As a white trans person accessing health care in the Bay Area, a region that includes a wide spectrum of diverse and inclusive health care, I’m extremely privileged. I’m among the extremely small minority of people who hasn’t experienced harassment, denial of care, or abuse because of my gender. My pronouns are listed on the front of my chart so that when I walk into any of my provider’s network of hospitals, the admitting nurse knows how to address me. My insurance company has never discriminated against me, and in fact, sent out notices to trans patients to inform us that they intended to maintain their existing gender-inclusive coverage regardless of changes on the federal level. My coverage-related disputes have had nothing to do with my gender, which is as it should be.

But these are issues I think about when I travel, and when I interact with trans people in regions of the country where insurance companies, hospitals, and doctors are not so supportive of trans patients. I think about them when I interact with people who lack the financial and racial privilege to make broad health-care choices, like refusing to seek treatment at a facility where they know they will be misgendered and harassed, or switching primary care providers to access someone explicitly identified as trans-inclusive.
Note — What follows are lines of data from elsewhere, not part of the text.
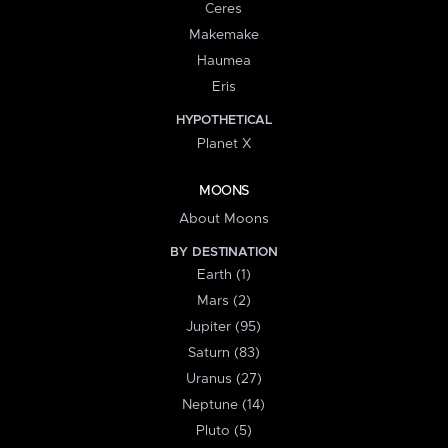
Ceres
Makemake
Haumea
Eris
HYPOTHETICAL
Planet X
MOONS
About Moons
BY DESTINATION
Earth (1)
Mars (2)
Jupiter (95)
Saturn (83)
Uranus (27)
Neptune (14)
Pluto (5)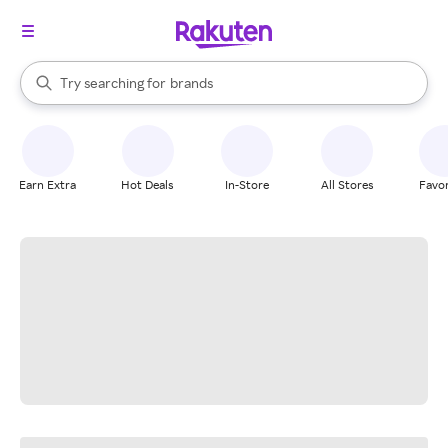
stores
When autocomplete results are available, use the up and down arrow k
Try searching for
brands
Search Rakuten
groceries
stores
Earn Extra
Hot Deals
In-Store
All Stores
Favor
I think about them when I see trans people crowdfunding not just for transition care, but also for basic medical needs. What if I lose my insurance coverage? What will happen to me if I need emergency care in a conservative area of the country, including the rural hospital in the Northern California community where I spend much of my time? What will happen to my trans siblings across the country as their access to health care crumbles?

Jeopardizing access to health care is one of many ways that the Trump administration hopes to push the trans community not just out of public life, but out of existence altogether. Rulemaking like this slowly moves the bar, opening up the opportunity for future discrimination in turn. What will impositionists decide they can’t, in “good conscience,” do next?